Estimating Your Retirement Expenses
If your retirement date is approaching and you now have some idea of how you’d like to spend your time, the next item on your retirement plan begins with estimating your cost of living and working out a budget to cover your expenses.
Know your spending
You have already established a lifestyle that’s not going to suddenly change overnight just because you’ll no longer be working. So, instead of focusing on replacing a percentage of your employment income, take a look at your expenses.
A good starting point is to look at your current expenses and then begin thinking about the future.
Although a lot can change between now and when you retire, there are some things you can predict. Use a worksheet like this one. It can give you a pretty clear idea of where you stand.
How much are you spending now, and how will that change?
What deductions will you no longer have (e.g. pension, union dues)?
What expenses come off your paycheque that you will have to pay out-of-pocket when you retire (e.g. health and dental plans)? For example, if your employer has been paying for health care premiums, once retired you’ll likely have to pick up the tab.

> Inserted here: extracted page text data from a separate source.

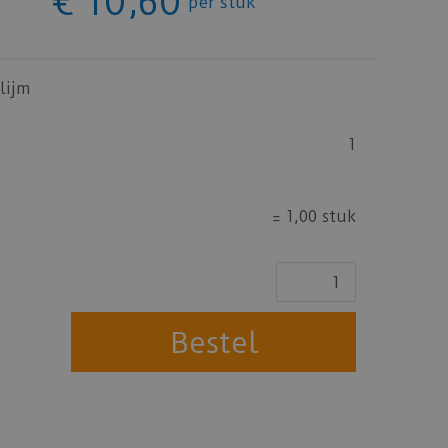
€
10
,
60
per stuk
lijm
1
=
1,00 stuk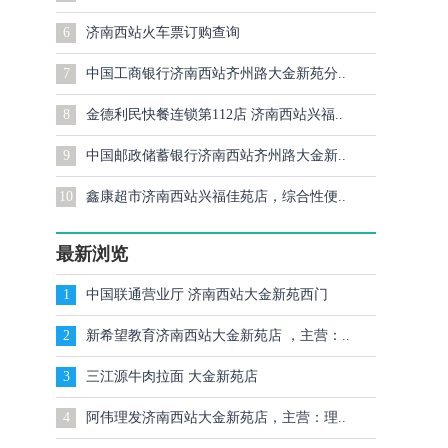
6
济南西站火车票订购查询
7
中国工商银行济南西站齐州路大金新苑分..
8
金德利民快餐连锁第112店 济南西站兴福..
9
中国邮政储蓄银行济南西站齐州路大金新..
10
鑫康超市济南西站兴福佳苑店，综合性便..
最新浏览
1
中国联通营业厅 济南西站大金新苑西门
2
新希望教育济南西站大金新苑店 ，主营：..
3
三江源牛肉拉面 大金新苑店
4
阿伟理发济南西站大金新苑店，主营：理..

Shop for extended care plans now.
A lot of your basic outlays will likely stay the same (food, utilities, property taxes, phone plan, haircuts), but most of us will experience a reduction in expenses in retirement – the mortgage is gone, child related expenses are done, and costs associated with working (e.g. transportation, work clothes) are reduced.
Please make a concerted effort to pay off your debts while you are still working.
Determine what your desired lifestyle will cost you
Some of your pre-retirement costs will be replaced by others such as hobbies and travel, so don’t expect your expenses to be drastically reduced, especially at first.
Almost every activity costs money these days, so don’t forget to list things like season tickets, Star Trek conventions, gym memberships, Sunday brunches, and hobbies. Most people allow for big trips but forget the tank of gas to go to the lake and eating out when you’re there. How much will the fun stuff cost you?
Also, avoid common retirement budget mistakes such as forgetting about items that don’t occur regularly – replacing tires and fixing the car, a new mattress or computer. Estimate future home maintenance costs – roof, furnace and appliances. At some point you may have to spring for a new vehicle or comparable transportation costs.
Be sure to account for gifts and charitable donations. What about if your children need some financial assistance, or your parents? Maybe you want to contribute to your grandkids’ RESPs.
It’s a good idea to create a savings fund and set aside a monthly amount to cover those infrequent, hard to predict, large items.
A few years into retirement you’ll pretty much know what your spending patterns will be.
Don’t forget taxes
Income tax could be your biggest annual expense, although if you will have mainly government benefits or investments not in a retirement plan you may pay little or no taxes.
On the other hand, if you will have pension income or will draw from retirement plans, your tax rate may be higher than you think.
Do a quick estimate of the tax you will owe on your proposed retirement income with this calculator.
The bottom line
I know all this calculating can be tedious and time-consuming, but it’s so easy just to drift along, covering your expenses as they come up and spending when you think you need something.
Spend some serious time with this. The biggest mistakes pre-retirees make are underestimating how much they need to spend in retirement to have a comfortable lifestyle and overspending because they missed items. You don’t want to be spending too much of your nest egg too soon.
Listing your expenses helps you determine how much you will need so you’ll be able to make smart choices about the retirement lifestyle you want.
Once you have an estimate of how much you’ll need to spend each year you’ll move to the next step in the planning process and look at your sources of income.